Sono stati presi in considerazione anche i contenuti e gli effetti di quanto gira sul web o quanto viene proposto attraverso l’industria cinematografica. Insieme a recenti campagne pubblicitarie e prodotti pensati per questa fascia di consumatrici.

Per citare un esempio vicino, possiamo guardare all’ultima campagna pubblicitaria che da noi sta facendo discutere: targata Dolce&Gabbana, sale alla ribalta delle cronache e se ne chiede il ritiro, per il messaggio di violenza di gruppo, nemmeno tanto sotteso, di cui è portatrice: un uomo tiene una ragazza per i polsi, fermandola a terra, mentre altri 4 stanno a guardare…

Si entra nella sfera del messaggio distorto, segnalano i ricercatori americani, quando il valore che si attribuisce ad una persona passa unicamente per il sex appeal o per il comportamento ammiccante, escludendo altre caratteristiche, e quando una persona è ritratta esclusivamente come oggetto sessuale.

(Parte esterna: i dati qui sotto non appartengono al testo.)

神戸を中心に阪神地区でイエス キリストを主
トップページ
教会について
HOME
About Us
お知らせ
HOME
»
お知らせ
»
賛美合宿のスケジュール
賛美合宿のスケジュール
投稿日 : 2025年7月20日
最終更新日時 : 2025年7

Un esempio per tutti? Una pubblicità di scarpe da ginnastica dove la pop star Christina Aguilera, uniforme da studentessa e camicetta sbottonata, succhia un lecca-lecca. Stando alla ricerca, immagini come questa producono sulle ragazze effetti negativi che si manifestano in vari modi, comprese difficoltà di apprendimento, bassa autostima, danni alla salute fisica e salute mentale, ostacolando -non da ultimo- un sano e normale sviluppo sessuale.

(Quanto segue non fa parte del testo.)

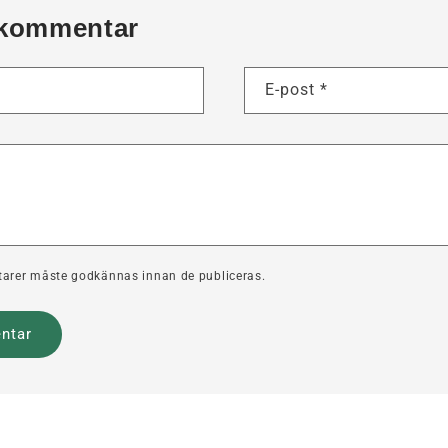
kommentar
E-post
*
arer måste godkännas innan de publiceras.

Conseguenze negative oggi ampiamente documentate, come afferma Eileen Zurbriggen, presidente del gruppo cui è affidato lo studio e professore associato in psicologia presso l’Università della California di Santa Cruz. “Dobbiamo sostituire queste immagini -dice- con altre che raffigurino le ragazze in contesti positivi” , immagini che ne rispecchino l’unicità e le competenze.

E mentre Bill Gates, fondatore di Microsoft, e la moglie Melinda razionano l’accesso ad internet alla figlia Jennifer Katarine, di 10 anni (45 minuti al giorno a parte il tempo necessario per svolgere i compiti con l'aggiunta di 15 minuti nel fine settimana), Andrew Hill, docente di medicina psicologica presso l’università di Leeds rilancia: “Siamo una società visuale, la nostra percezione delle persone è condizionata da come queste appaiono”. “Uno dei punti chiave è la responsabilità sociale -afferma- i pubblicitari ed i media devono essere consapevoli che il prodotto che propongono e le immagini ad esso associate producono un effetto, e non è sempre l’effetto migliore”.

Il gruppo si è avvalso dell’aiuto di genitori, istituzioni scolastiche ed esperti di salute, consigliando che nelle scuole si propongano specifici programmi si studio e che il governo faccia la sua parte nel ridurre il passaggio di immagini diseducative nei media e nella pubblicità.